By Katherine Taylor
The other night as I was walking my dog I noticed a girl swinging in the little park near my house. She looked around fifteen or sixteen, and was shuffling her Converses in the dirt while obsessively checking her phone. I could tell she’d been crying, but was trying very hard to look like she hadn’t been crying. All evidence suggested that she was out there dealing with teenage heartache, most likely hoping the person she loved would send some sign they loved her too. I stood there for moment contemplating and realizing that not that long ago I was that girl. I wanted to say something to her, offer her some form of reassurance that heartache doesn’t last forever, and despite what she may believe the world will keep spinning if that person doesn’t love her back.
More than that though I wish I could tell her (and myself) a truth that doesn’t exist. I wish I could say that getting your heart broken gets easier, that as you grow-up you stop feeling insecure or afraid. I wish I could say there’s some magic age where you have life figured out and will never again sit in swing and cry, willing someone to love you back. I wish I could say having your heartbroken is a one and done deal.
But the truth is life will your break your heart a million times over. It will break the first time you love someone who can’t love you back, it will break the first time someone loves you who you can’t love back. It will break when your best friend forgets your birthday, when you lose a pet, and the first time you trust someone with a real secret and they don’t keep it. Your heart will break when the world takes someone very dear from you and realize you must go on without them. It will break when you don’t get the job, when you learn love isn’t always enough to make a relationship work, and when you’re forced to grieve someone who is still alive. Life will break your heart again and again; that’s just part of the package deal.

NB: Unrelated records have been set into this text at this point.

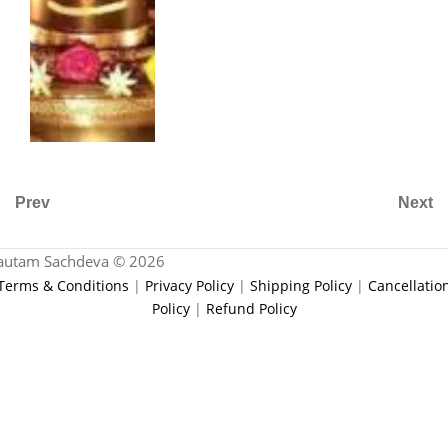
Prev
Next
autam Sachdeva © 2026
Terms & Conditions
|
Privacy Policy
|
Shipping Policy
|
Cancellatio
Policy
|
Refund Policy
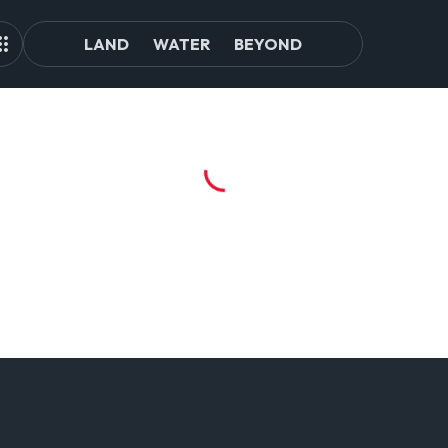
LAND
WATER
BEYOND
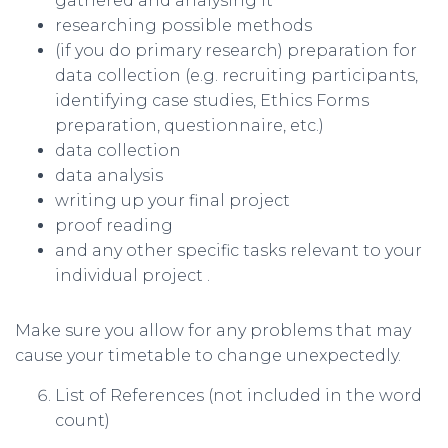
gathered and analysing it
researching possible methods
(if you do primary research) preparation for
data collection (e.g. recruiting participants,
identifying case studies, Ethics Forms
preparation, questionnaire, etc.)
data collection
data analysis
writing up your final project
proof reading
and any other specific tasks relevant to your
individual project .
Make sure you allow for any problems that may
cause your timetable to change unexpectedly.
List of References (not included in the word
count)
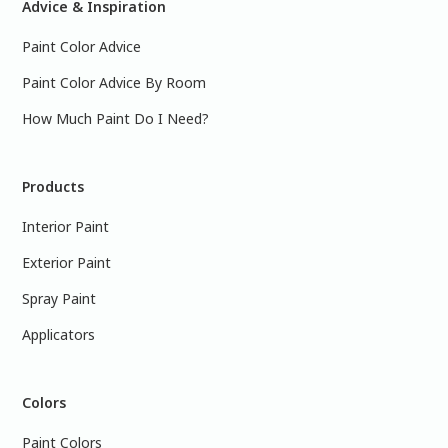
Advice & Inspiration
Paint Color Advice
Paint Color Advice By Room
How Much Paint Do I Need?
Products
Interior Paint
Exterior Paint
Spray Paint
Applicators
Colors
Paint Colors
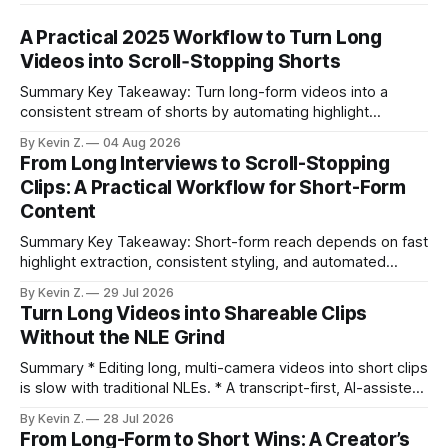
A Practical 2025 Workflow to Turn Long
Videos into Scroll‑Stopping Shorts
Summary Key Takeaway: Turn long-form videos into a
consistent stream of shorts by automating highlight
selection, branding, and scheduling. Claim: A modern
By Kevin Z.
04 Aug 2026
repurposing stack can reduce a multi-day workflow to
From Long Interviews to Scroll-Stopping
under an hour without sacrificing quality. * Manual
Clips: A Practical Workflow for Short-Form
repurposing can take days; an automated workflow
Content
compresses it to under
Summary Key Takeaway: Short-form reach depends on fast
highlight extraction, consistent styling, and automated
distribution. Claim: Turning long-form footage into platform-
By Kevin Z.
29 Jul 2026
ready clips is repeatable when discovery, styling, and
Turn Long Videos into Shareable Clips
scheduling are integrated. * The real bottleneck is finding
Without the NLE Grind
the right 15–30 seconds in long videos; manual scrubbing
burns
Summary * Editing long, multi-camera videos into short clips
is slow with traditional NLEs. * A transcript-first, AI-assisted
workflow speeds selection and angle switching. * Light
By Kevin Z.
28 Jul 2026
structure on upload unlocks faster speaker and camera
From Long-Form to Short Wins: A Creator’s
matching. * AI surfaces high-traction moments with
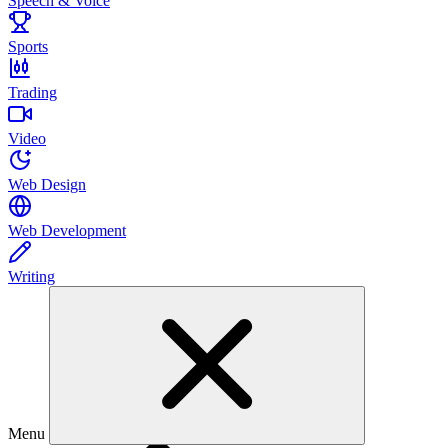
Speech & Voice
Sports
Trading
Video
Web Design
Web Development
Writing
Menu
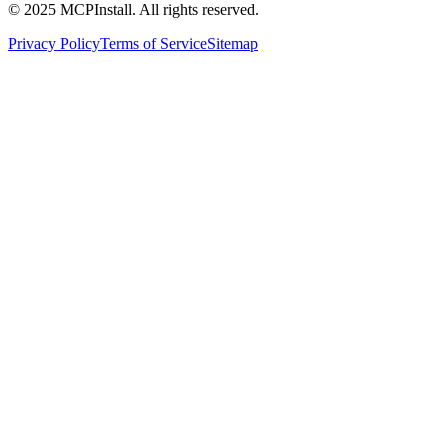
© 2025 MCPInstall. All rights reserved.
Privacy Policy
Terms of Service
Sitemap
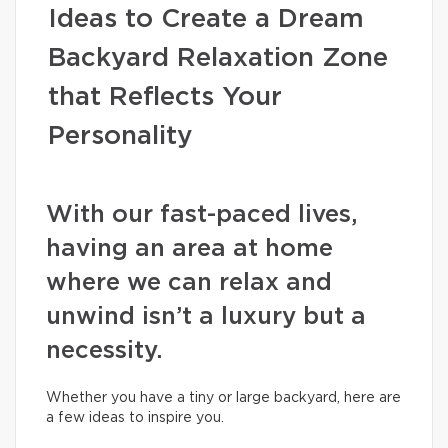
Ideas to Create a Dream
Backyard Relaxation Zone
that Reflects Your
Personality
With our fast-paced lives,
having an area at home
where we can relax and
unwind isn’t a luxury but a
necessity.
Whether you have a tiny or large backyard, here are
a few ideas to inspire you.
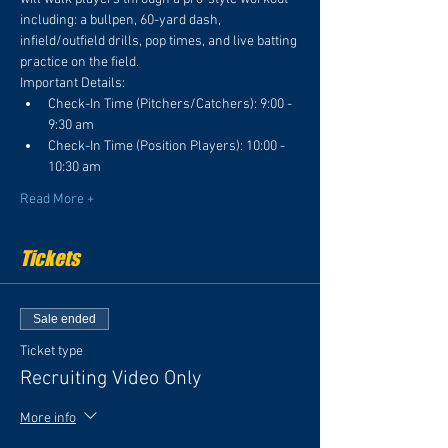
including: a bullpen, 60-yard dash, 
infield/outfield drills, pop times, and live batting 
practice on the field. 
Important Details:
Check-In Time (Pitchers/Catchers): 9:00 - 
9:30 am
Check-In Time (Position Players): 10:00 - 
10:30 am
Read More +
Tickets
Sale ended
Ticket type
Recruiting Video Only
More info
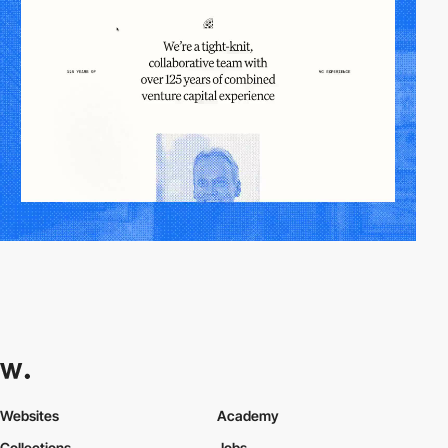
Websites
Academy
Collections
Jobs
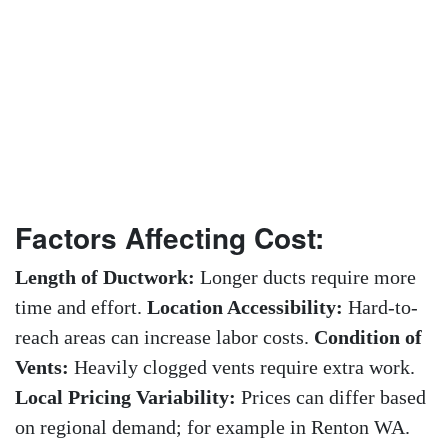
Factors Affecting Cost:
Length of Ductwork:
Longer ducts require more
time and effort.
Location Accessibility:
Hard-to-
reach areas can increase labor costs.
Condition of
Vents:
Heavily clogged vents require extra work.
Local Pricing Variability:
Prices can differ based
on regional demand; for example in Renton WA.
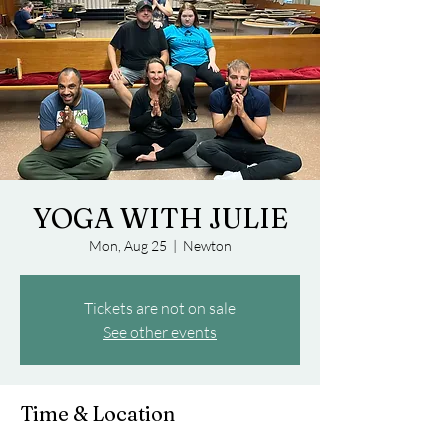
YOGA WITH JULIE
Mon, Aug 25
  |  
Newton
Tickets are not on sale
See other events
Time & Location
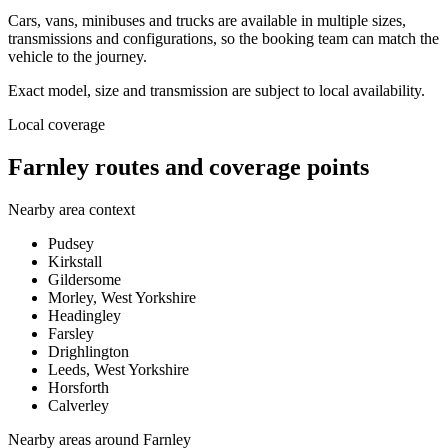
Cars, vans, minibuses and trucks are available in multiple sizes,
transmissions and configurations, so the booking team can match the
vehicle to the journey.
Exact model, size and transmission are subject to local availability.
Local coverage
Farnley routes and coverage points
Nearby area context
Pudsey
Kirkstall
Gildersome
Morley, West Yorkshire
Headingley
Farsley
Drighlington
Leeds, West Yorkshire
Horsforth
Calverley
Nearby areas around
Farnley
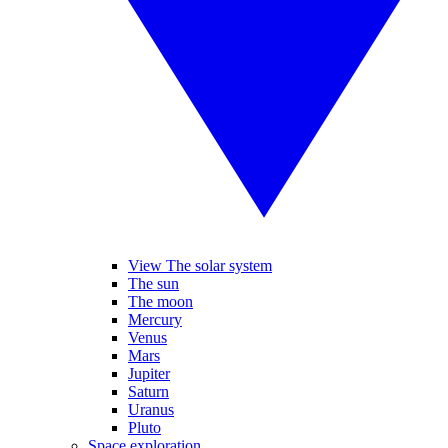
View The solar system
The sun
The moon
Mercury
Venus
Mars
Jupiter
Saturn
Uranus
Pluto
Space exploration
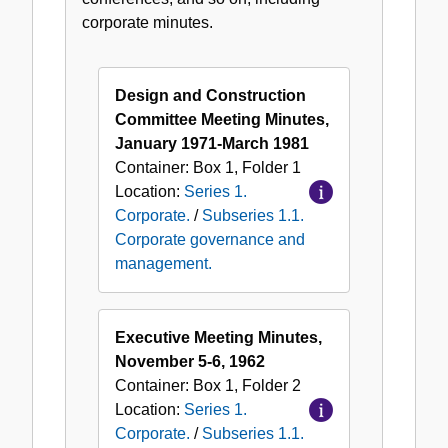
governance
corporate minutes.
and
management.
Design and Construction
Committee Meeting Minutes,
January 1971-March 1981
Container:
Box
1
,
Folder
1
Location:
Series 1.
Corporate.
/
Subseries 1.1.
Corporate governance and
management.
Executive Meeting Minutes,
November 5-6, 1962
Container:
Box
1
,
Folder
2
Location:
Series 1.
Corporate.
/
Subseries 1.1.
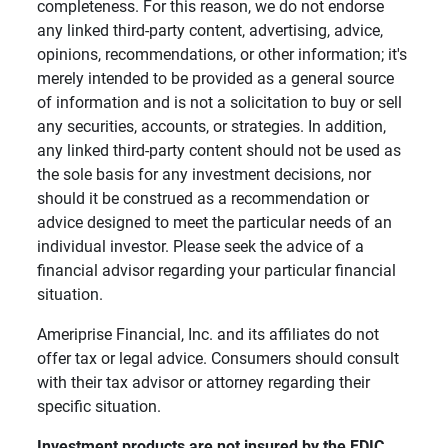
completeness. For this reason, we do not endorse
any linked third-party content, advertising, advice,
opinions, recommendations, or other information; it's
merely intended to be provided as a general source
of information and is not a solicitation to buy or sell
any securities, accounts, or strategies. In addition,
any linked third-party content should not be used as
the sole basis for any investment decisions, nor
should it be construed as a recommendation or
advice designed to meet the particular needs of an
individual investor. Please seek the advice of a
financial advisor regarding your particular financial
situation.
Ameriprise Financial, Inc. and its affiliates do not
offer tax or legal advice. Consumers should consult
with their tax advisor or attorney regarding their
specific situation.
Investment products are not insured by the FDIC, 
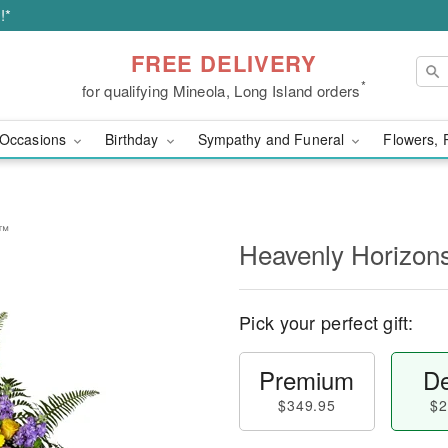
!*
FREE DELIVERY
*
for qualifying Mineola, Long Island orders
Occasions
Birthday
Sympathy and Funeral
Flowers, 
y™
Heavenly Horizon
Pick your perfect gift:
Premium
De
$349.95
$2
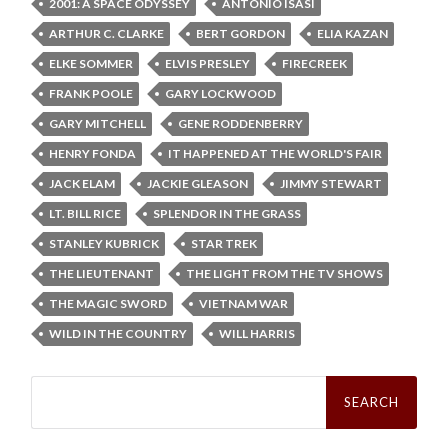
2001: A SPACE ODYSSEY
ANTONIO ISASI
ARTHUR C. CLARKE
BERT GORDON
ELIA KAZAN
ELKE SOMMER
ELVIS PRESLEY
FIRECREEK
FRANK POOLE
GARY LOCKWOOD
GARY MITCHELL
GENE RODDENBERRY
HENRY FONDA
IT HAPPENED AT THE WORLD'S FAIR
JACK ELAM
JACKIE GLEASON
JIMMY STEWART
LT. BILL RICE
SPLENDOR IN THE GRASS
STANLEY KUBRICK
STAR TREK
THE LIEUTENANT
THE LIGHT FROM THE TV SHOWS
THE MAGIC SWORD
VIETNAM WAR
WILD IN THE COUNTRY
WILL HARRIS
Search
for:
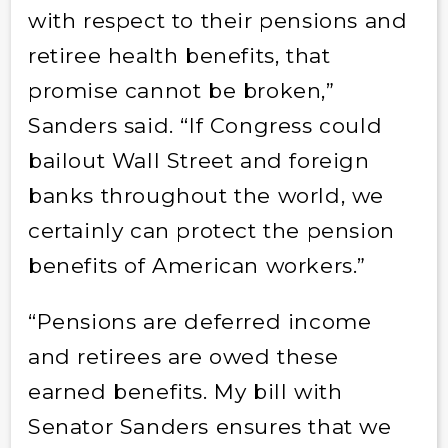
with respect to their pensions and
retiree health benefits, that
promise cannot be broken,”
Sanders said. “If Congress could
bailout Wall Street and foreign
banks throughout the world, we
certainly can protect the pension
benefits of American workers.”
“Pensions are deferred income
and retirees are owed these
earned benefits. My bill with
Senator Sanders ensures that we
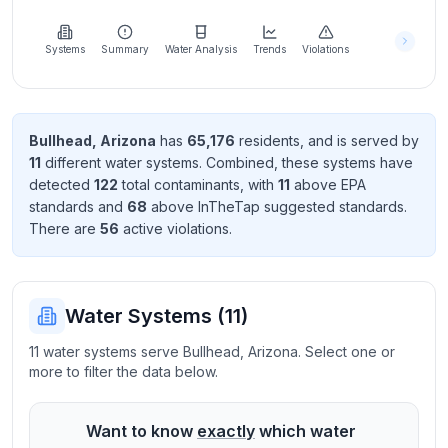
Learn
more
about
Systems
Summary
Water Analysis
Trends
Violations
us
Bullhead
,
Arizona
has
65,176
resident
s
, and is served by
11
different water systems. Combined, these systems have
Send
detected
122
total contaminant
s
, with
11
above EPA
Feedback
standard
s
and
68
above InTheTap suggested standard
s
.
Help us
There
are
56
active violation
s
.
improve
Water Systems (
11
)
11 water systems serve Bullhead, Arizona. Select one or
more to filter the data below.
Want to know
exactly
which water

Heartache is unavoidable, and it’s a pain like no other, but it’s raw and human, and even beautiful in it’s own right. Each time it breaks is a new chance to reset it, making it stronger, wiser and more compassionate. The cracks are there to serve as a road map of markers of time, but also to let the light in. Avoiding heartache means shutting out the world and the light. I think the best any of us can do is to keep choosing light. Perhaps our hearts were made to be prisms.